A Revived Legal Battle

The duo was cleared in 2022 by a lower Swiss court after a seven-year probe into the 2011 payment from FIFA to Platini, then UEFA president. That acquittal isn’t sticking, though—the Swiss federal prosecutor appealed, and now the Extraordinary Appeals Chamber of the Swiss Criminal Court is taking it up. The prosecution’s October 2022 filing demands the original ruling be scrapped, alleging Blatter and Platini misled FIFA staff about the payment’s legitimacy.

The indictment claims they spun a tale that FIFA owed Platini the $2.22 million for advisory work—a story built on “repeated untruthful claims,” per the 2022 charges. The stakes are high: prosecutors want a 20-month sentence, suspended for two years, for both men.

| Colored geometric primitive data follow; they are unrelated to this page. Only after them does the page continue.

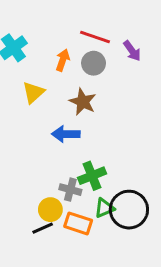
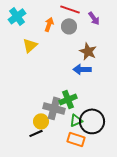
brown star: (83, 102) -> (88, 51), moved
blue arrow: (66, 134) -> (82, 69), moved
gray cross: (70, 190) -> (54, 108), size x1.5
orange rectangle: (78, 223) -> (76, 139), moved

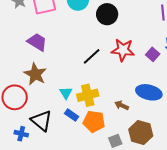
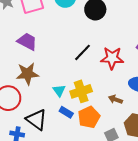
red star: (123, 50) -> (112, 58), moved
brown star: (35, 74) -> (27, 74), turned -30
orange pentagon: (94, 121) -> (89, 117), turned -30

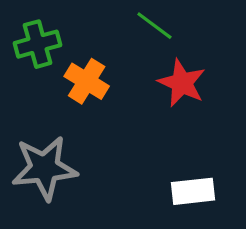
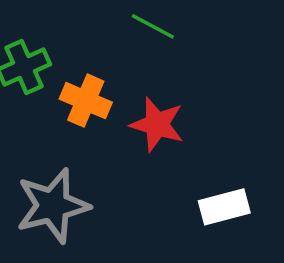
red star: (182, 83) -> (157, 124), moved

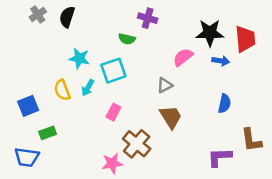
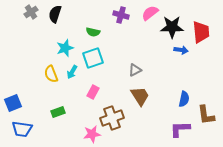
green semicircle: (127, 39) -> (93, 32), moved
pink semicircle: (183, 57) -> (150, 13), moved
cyan star: (79, 58) -> (65, 48), turned -30
blue semicircle: (224, 104) -> (184, 99), moved
blue square: (28, 106) -> (13, 103), moved
green rectangle: (48, 133) -> (58, 112), moved
brown cross: (137, 144) -> (112, 118), turned 30

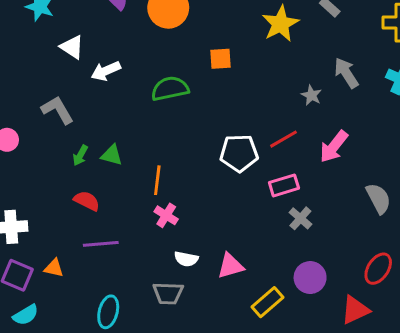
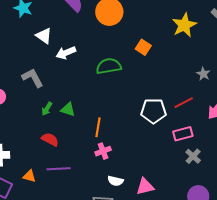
orange square: (220, 59) -> (143, 47), turned 35
pink cross: (166, 215) -> (103, 151), turned 35
orange triangle: (54, 268) -> (29, 176), moved

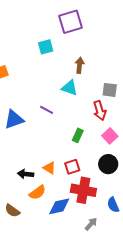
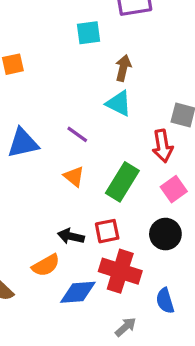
brown arrow: (80, 65) -> (123, 68), moved
green rectangle: (78, 135) -> (122, 182), size x1.6
orange triangle: (49, 168) -> (74, 176), moved
black arrow: (26, 174) -> (71, 236), moved

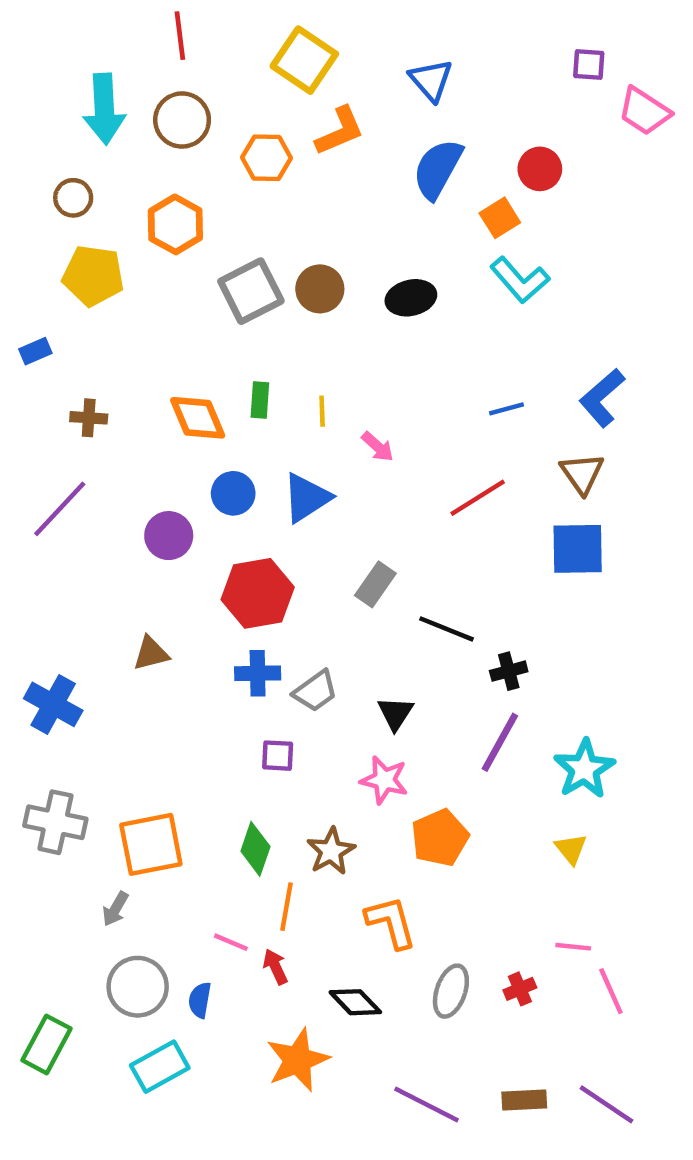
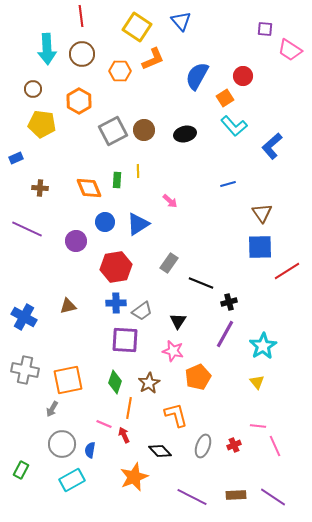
blue triangle: (431, 80) -> (181, 21), moved
blue L-shape: (602, 398) -> (272, 146), moved
yellow line: (322, 411) -> (138, 171), moved
red line: (478, 498) -> (287, 271), moved
purple line: (60, 509) -> (27, 229), turned 72
brown triangle: (151, 653) -> (68, 306), moved
purple square: (278, 756) -> (125, 340), size x1.8
green rectangle: (47, 1044) -> (21, 470), size x0.7

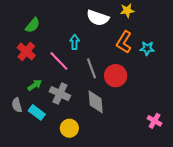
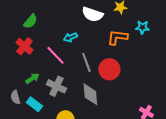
cyan arrow: (75, 42) -> (70, 37), turned -112
orange L-shape: (124, 42) -> (117, 37), turned 65
cyan star: (147, 48) -> (142, 27), moved

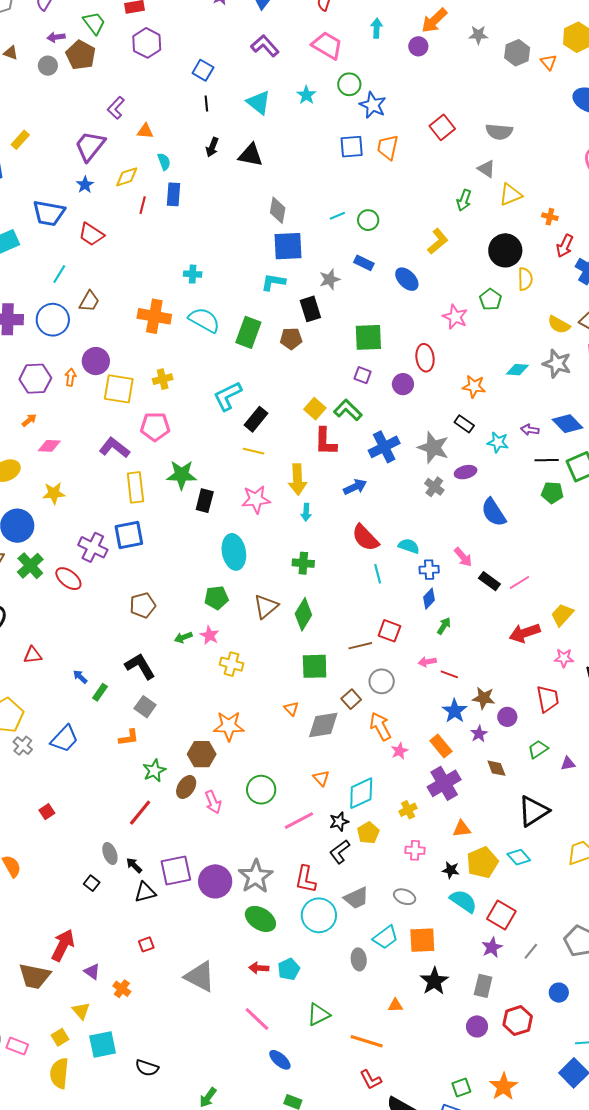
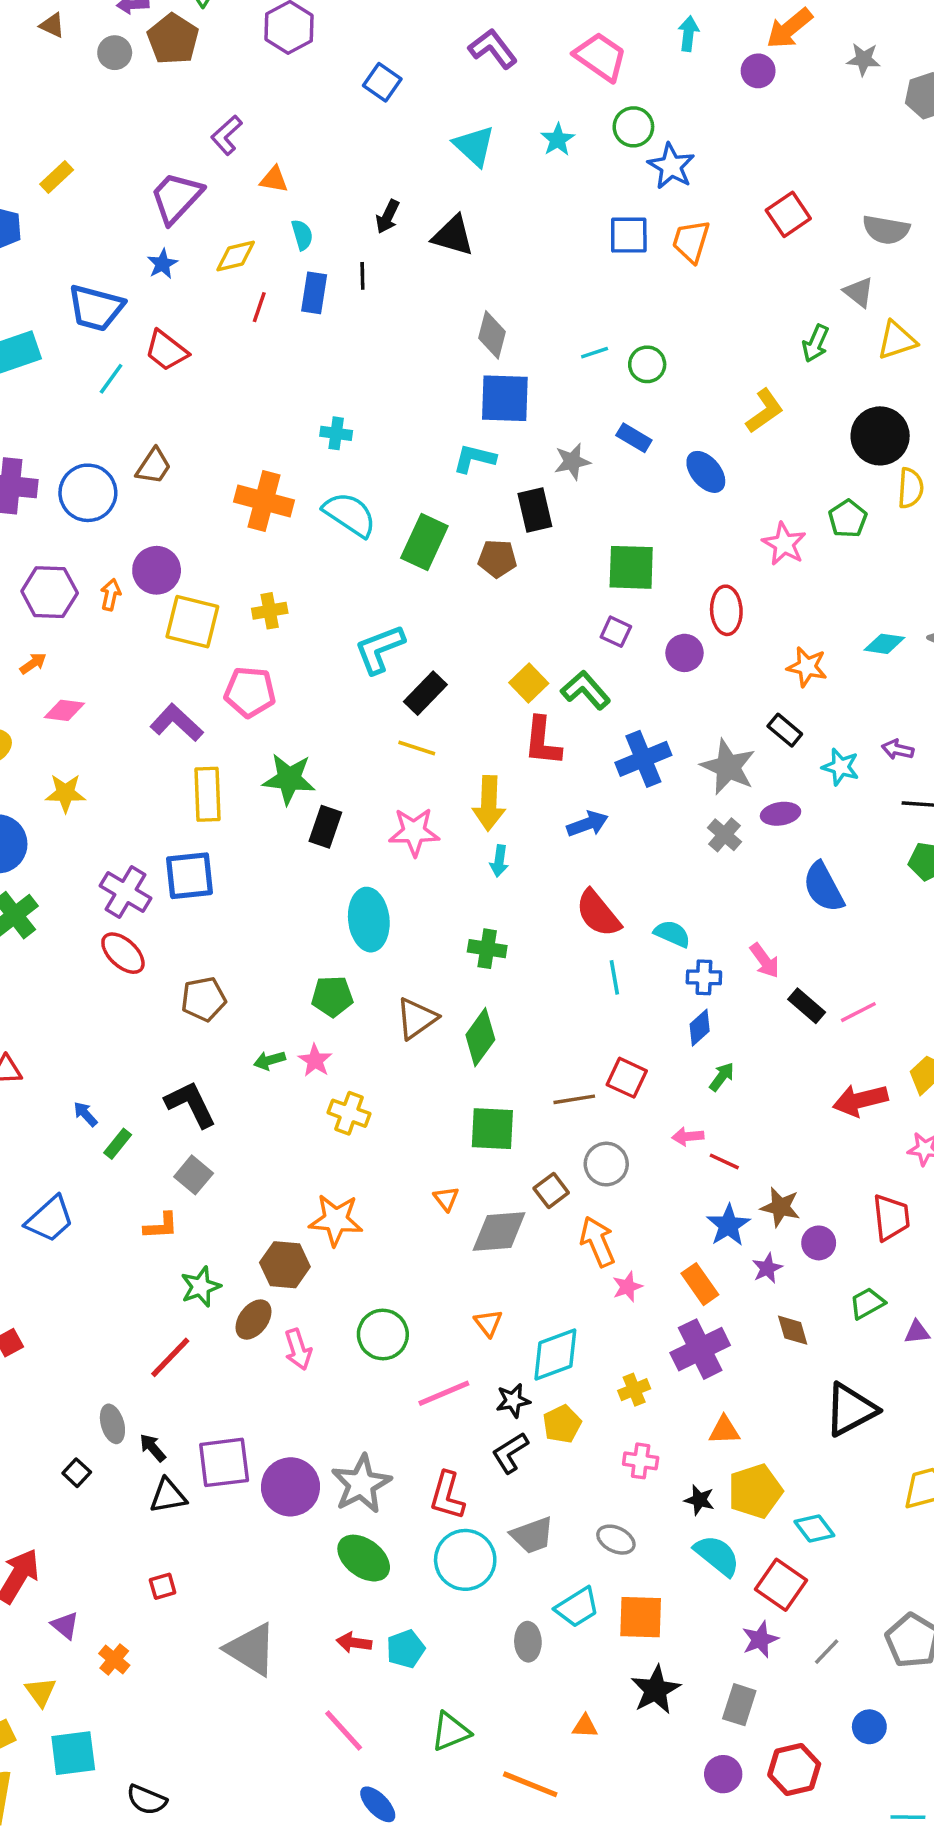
black line: (206, 104) -> (362, 276), moved
cyan line: (59, 274) -> (111, 379), moved
red ellipse: (68, 579) -> (123, 953), moved
cyan diamond: (519, 857) -> (814, 1529), moved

The Payment That Shook Football

This all stems from a 2011 transaction that derailed Platini’s path to possibly replace Blatter at FIFA’s helm. Blatter, who led FIFA for 17 years until his 2015 exit amid a broader corruption scandal, calls it a “gentlemen’s agreement.” The 2022 judge bought that defense, citing doubts about the fraud claims, but the prosecution’s not letting it go. Both were banned from football in 2015 by FIFA’s ethics committee—originally for eight years, later cut back—over this very deal.

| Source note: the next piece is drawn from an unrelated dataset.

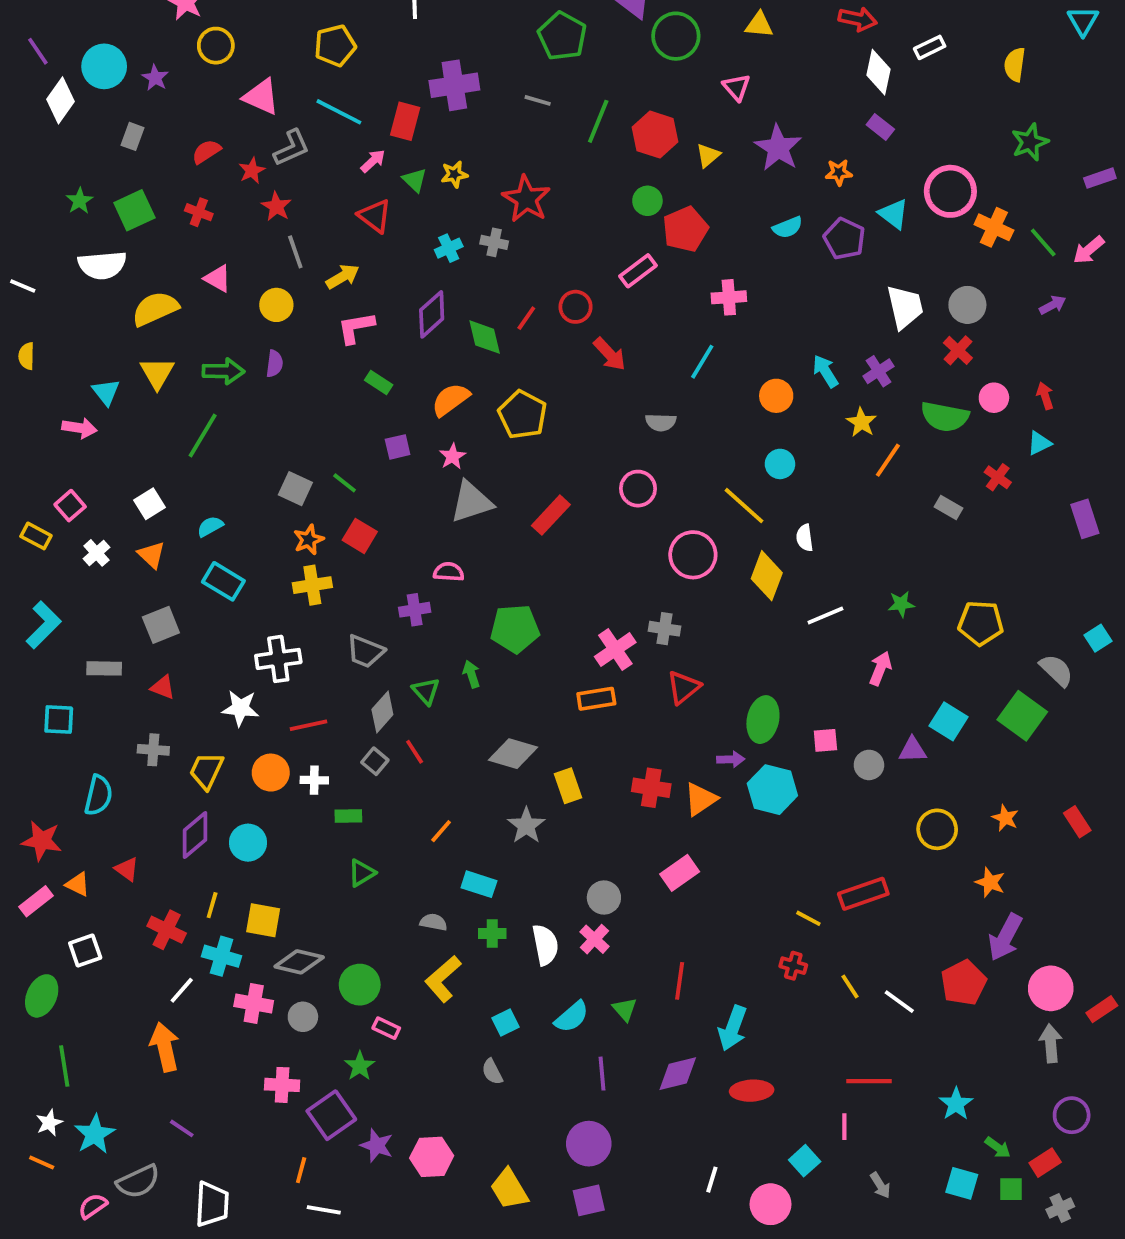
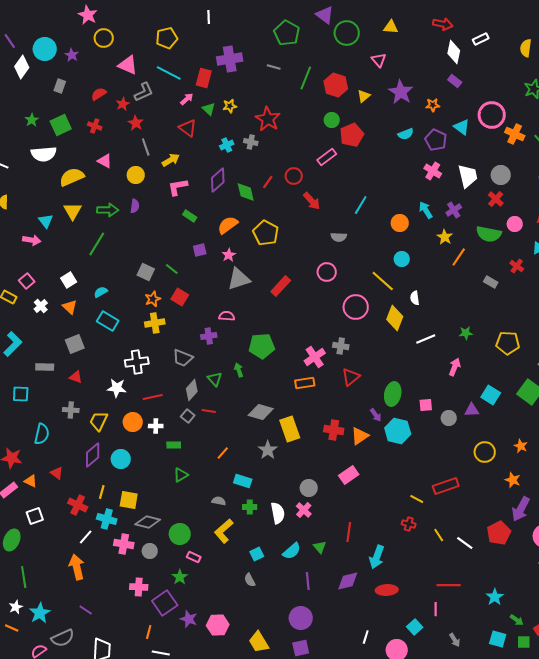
pink cross: (729, 297) -> (433, 171), moved, turned 36
red line: (415, 752) -> (209, 411), turned -48
purple arrow: (731, 759) -> (376, 415), turned 56
yellow rectangle: (568, 786) -> (290, 429), size x1.4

The fallout was seismic. Platini, a three-time European Footballer of the Year, saw his FIFA ambitions collapse, while Blatter’s reign ended in disgrace. Now 88 and 69 respectively, they’re back in the dock defending their names.

Confidence Amid the Storm

“The 2022 court said the contract with Platini was legit, and I expect this to hold,” Blatter claimed last week. “This appeal is nonsense—I’m an honest man.” He’s framing it as a “witch hunt,” a stance he’s held since the scandal broke. Platini’s camp echoes that confidence. His lawyer, Dominic Nellen, said, “The payment was lawful, as the first court found. My client’s calm—he’ll be acquitted again.”

They’ve got reason to feel steady—the 2022 ruling leaned on their version of events. Still, the prosecution’s push keeps the pressure on until the verdict lands, expected March 25.

What’s at Stake

This isn’t just about jail time—those suspended sentences wouldn’t see them behind bars unless they slip up again. It’s about legacy. Blatter ran football’s biggest body for nearly two decades; Platini was a French icon turned power broker. A conviction could cement their fall from grace, while another clearance might quiet the critics. For now, Muttenz is ground zero for a case that’s kept football’s corridors whispering for over a decade.